Reproduce all the records word for word. Omit images.

(Saved data entries)
────────────────────
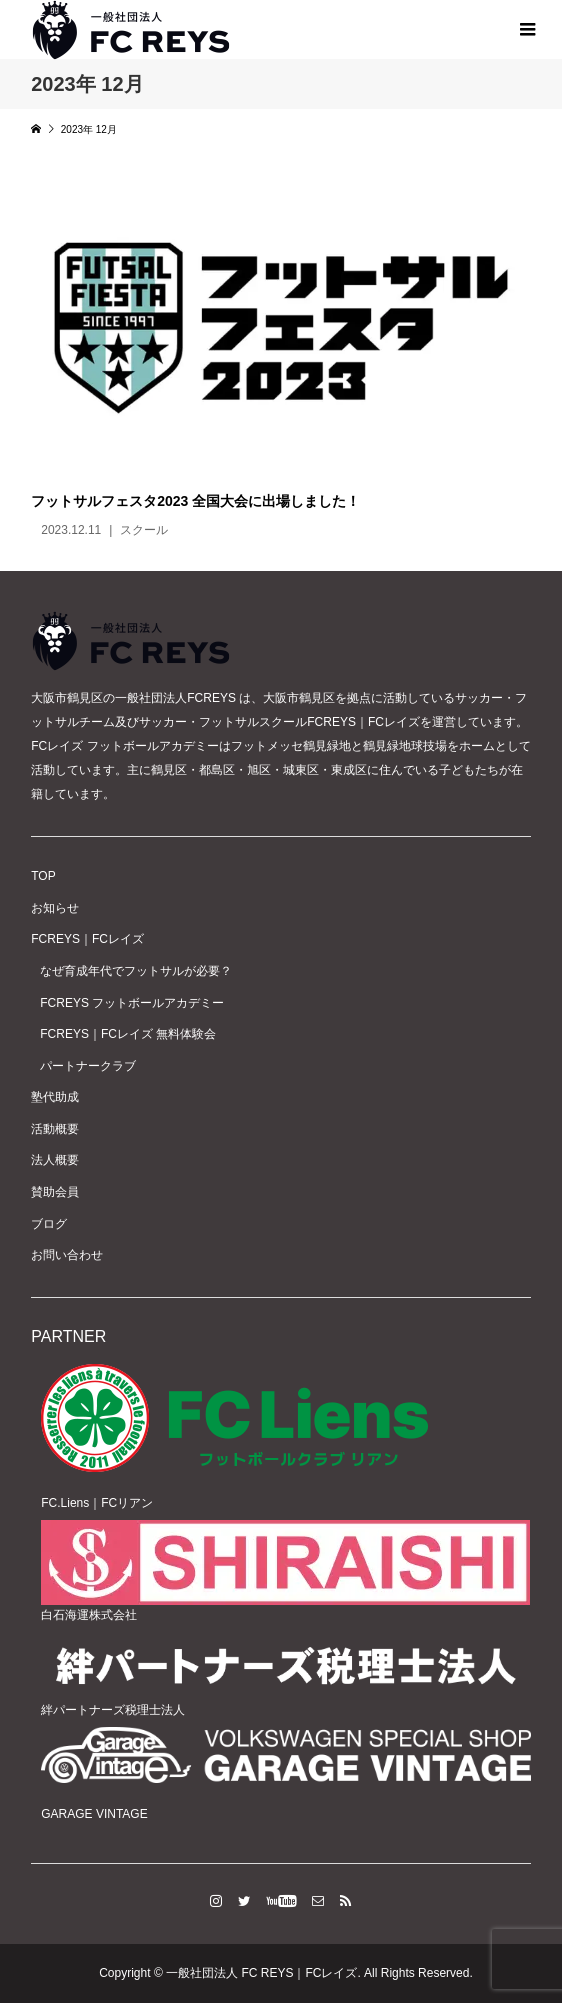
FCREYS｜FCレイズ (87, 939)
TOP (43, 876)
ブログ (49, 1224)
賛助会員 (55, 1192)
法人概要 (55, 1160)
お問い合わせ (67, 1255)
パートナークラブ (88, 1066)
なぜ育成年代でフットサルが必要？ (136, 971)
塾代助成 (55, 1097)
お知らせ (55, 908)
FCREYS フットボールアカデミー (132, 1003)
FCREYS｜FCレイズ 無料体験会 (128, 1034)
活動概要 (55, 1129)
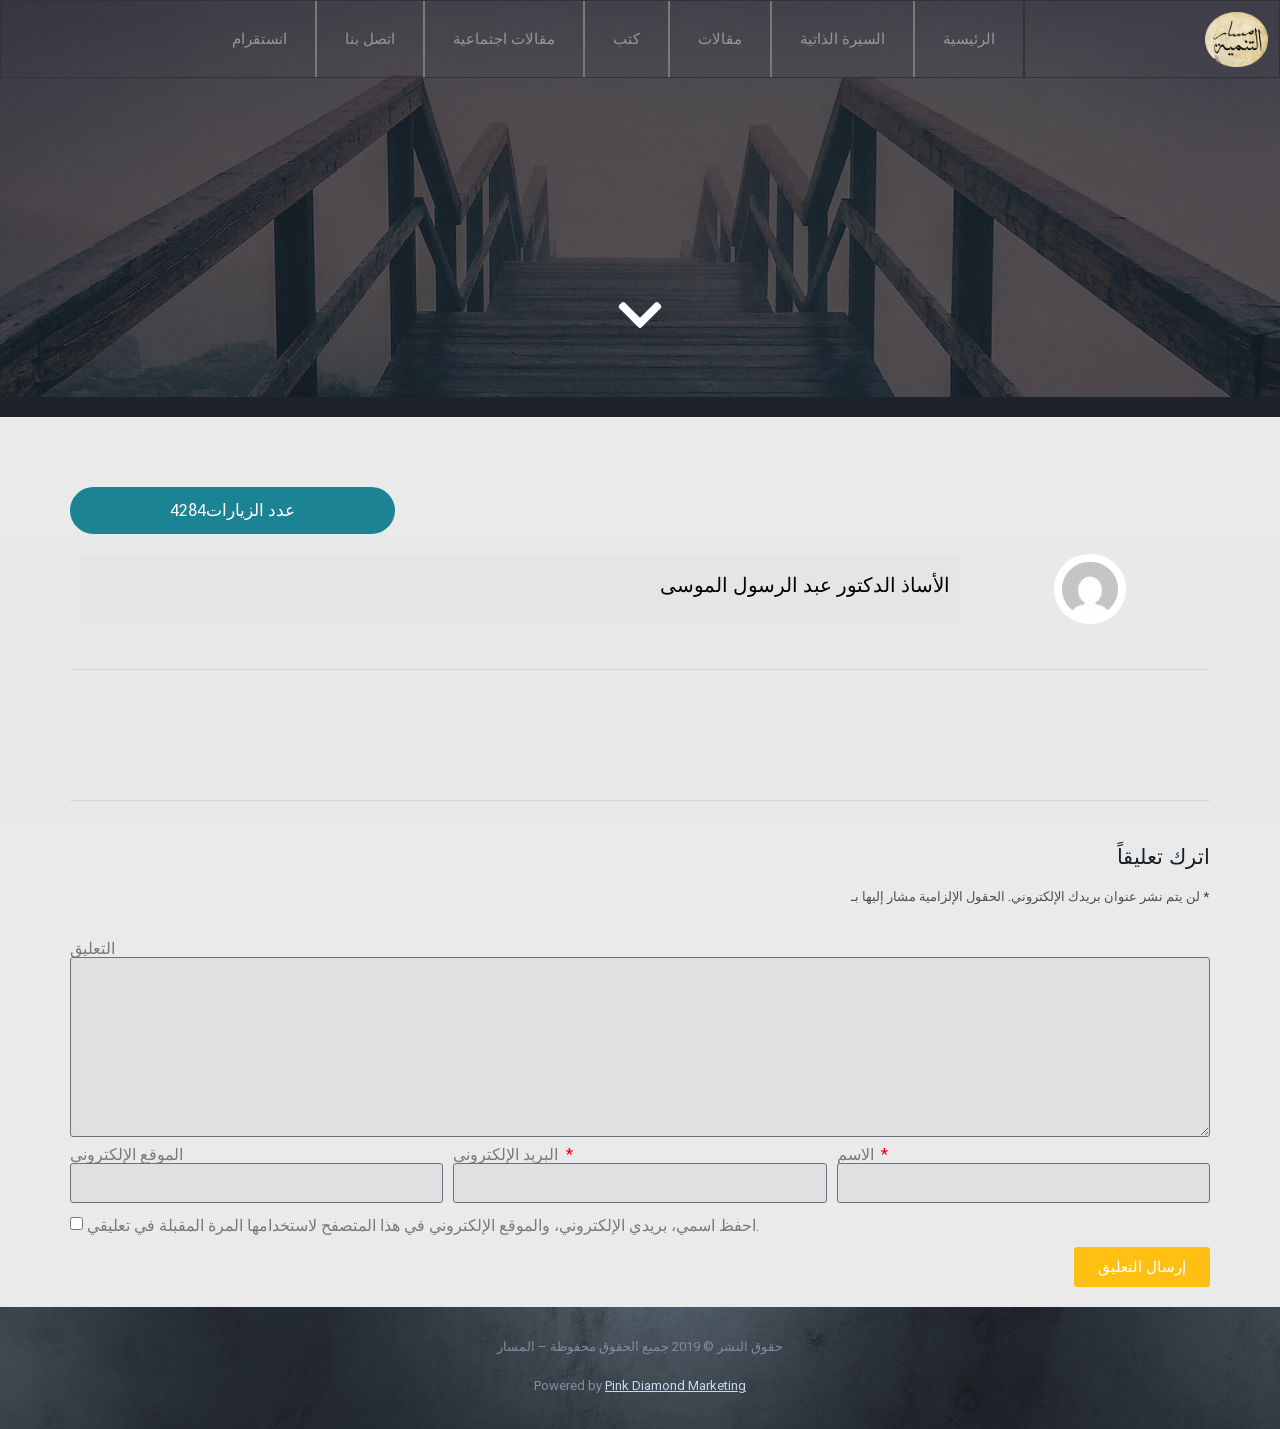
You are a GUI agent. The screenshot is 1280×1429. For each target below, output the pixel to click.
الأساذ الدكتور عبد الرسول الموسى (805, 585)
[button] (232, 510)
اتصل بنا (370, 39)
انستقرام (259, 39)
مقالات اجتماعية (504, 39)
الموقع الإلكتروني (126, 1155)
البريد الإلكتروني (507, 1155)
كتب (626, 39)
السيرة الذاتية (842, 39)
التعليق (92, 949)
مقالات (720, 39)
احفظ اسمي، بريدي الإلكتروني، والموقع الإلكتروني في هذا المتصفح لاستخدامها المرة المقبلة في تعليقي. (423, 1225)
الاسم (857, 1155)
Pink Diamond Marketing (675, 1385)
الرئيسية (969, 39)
────────────────────
▸ **SOLUTION TO THE PROBLEM**
FCREYS｜FCレイズ (87, 939)
TOP (43, 876)
ブログ (49, 1224)
賛助会員 (55, 1192)
法人概要 (55, 1160)
お問い合わせ (67, 1255)
パートナークラブ (88, 1066)
なぜ育成年代でフットサルが必要？ (136, 971)
塾代助成 (55, 1097)
お知らせ (55, 908)
FCREYS フットボールアカデミー (132, 1003)
FCREYS｜FCレイズ 無料体験会 (128, 1034)
活動概要 (55, 1129)
You are a GUI agent. The screenshot is 1280×1429. For each target below, output the pixel to click.
الأساذ الدكتور عبد الرسول الموسى (805, 585)
[button] (232, 510)
اتصل بنا (370, 39)
انستقرام (259, 39)
مقالات اجتماعية (504, 39)
الموقع الإلكتروني (126, 1155)
البريد الإلكتروني (507, 1155)
كتب (626, 39)
السيرة الذاتية (842, 39)
التعليق (92, 949)
مقالات (720, 39)
احفظ اسمي، بريدي الإلكتروني، والموقع الإلكتروني في هذا المتصفح لاستخدامها المرة المقبلة في تعليقي. (423, 1225)
الاسم (857, 1155)
Pink Diamond Marketing (675, 1385)
الرئيسية (969, 39)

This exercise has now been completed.